Clarin: Leonor Silvestri entrevista Judith Butler

La intelectual feminista estadounidense Judith Butler dictó un curso en la UBA y dio una conferencia en la Feria del Libro. Ñ siguió por esos derroteros a la autora de “¿Quién le canta al Estado-Nación?”, la que se despachó contra el matrimonio gay.

Por: Leonor Silvestri

FRENESI INTELECTUAL. La esperada visita de Judith Butler a Buenos Aires convocó a estudiantes y militantes del género. Polémica, cuestionó las exclusiones de las políticas de identidad.
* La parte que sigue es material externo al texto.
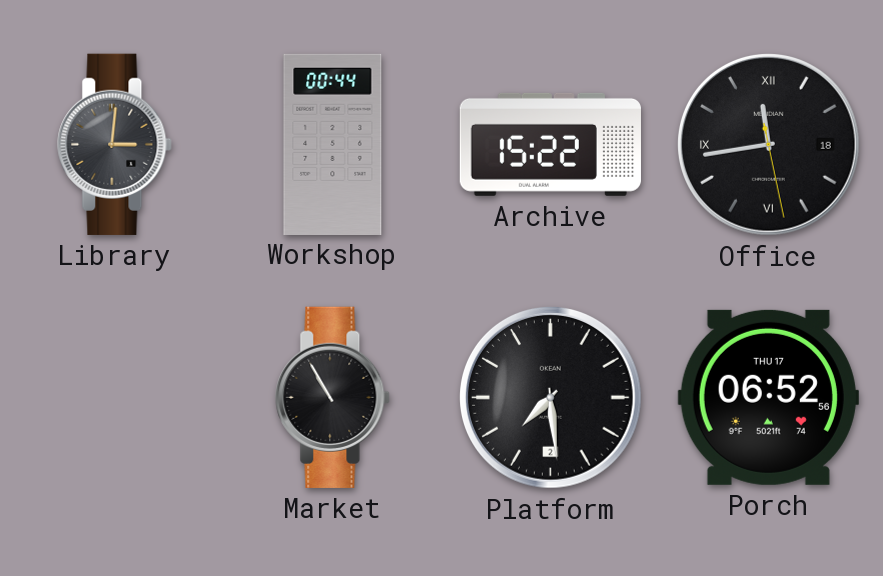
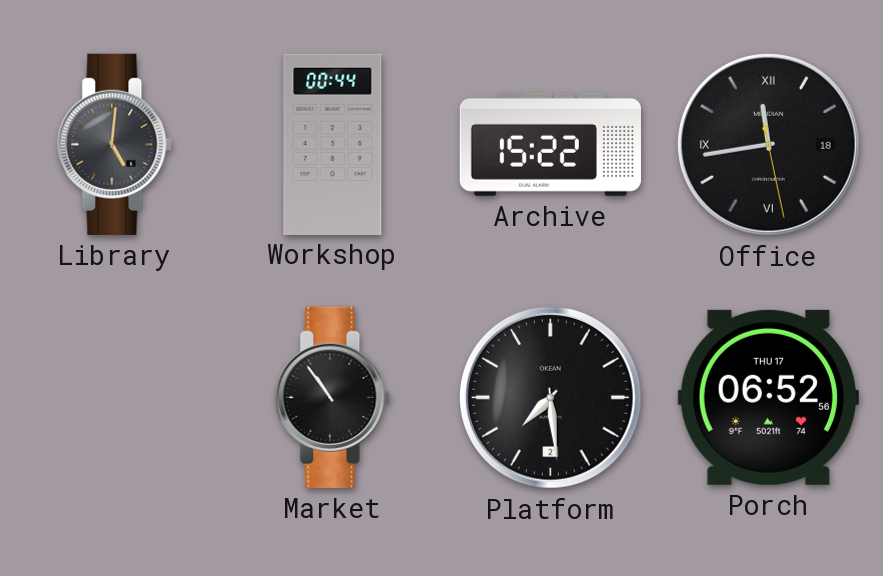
Library: 3:01 -> 5:01
Market: 10:55 -> 10:54
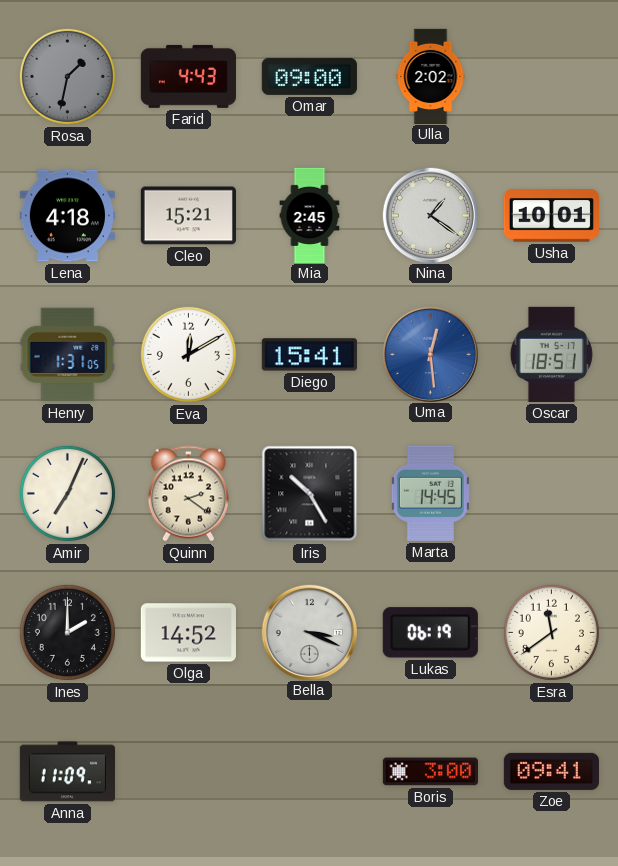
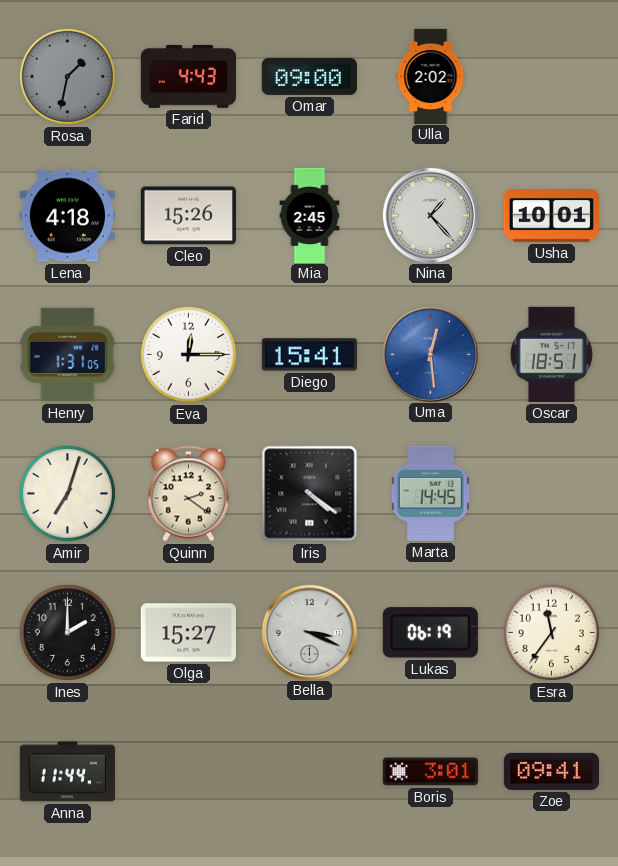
Cleo: 15:21 -> 15:26
Nina: 1:21 -> 1:23
Eva: 12:10 -> 12:15
Amir: 7:04 -> 7:03
Iris: 10:25 -> 4:21
Olga: 14:52 -> 15:27
Esra: 11:39 -> 11:36
Anna: 11:09 -> 11:44
Boris: 3:00 -> 3:01
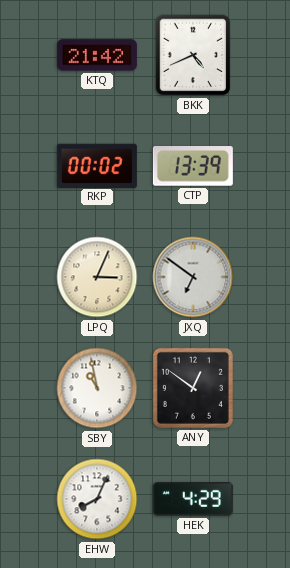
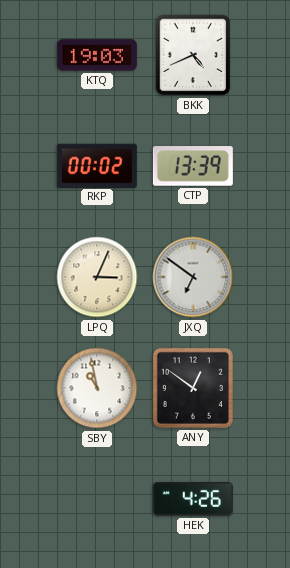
KTQ: 21:42 -> 19:03
EHW: 8:04 -> none
HEK: 4:29 -> 4:26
Es difícil dimensionar en vida qué le dejará a sus sucesores un filósofo: ¿herramientas? ¿cambios de paradigma? ¿profundizará la labor de un pensador previo? Quizás esta máxima también aplique a Judith Butler, encargada de la última revolución en los estudios de género, esa especie de bolsa de gatos, donde los debates suelen tornarse maniqueos bajo el imperio de “lo políticamente correcto” y cuestiones delicadas no pueden salirse de “o conmigo o contra mí”. Encargada de hacer implotar esa lógica, Butler, aun hoy demasiado ausente de las currículas académicas de esta región y técnicamente profesora de retórica y literatura comparada, señaló las exclusiones producidas por las políticas mismas de identidad y la necesidad de adoptar una postura estratégica acerca de quién es el sujeto del feminismo, movimiento del cual ella se encarga de aclarar siempre sigue siendo parte.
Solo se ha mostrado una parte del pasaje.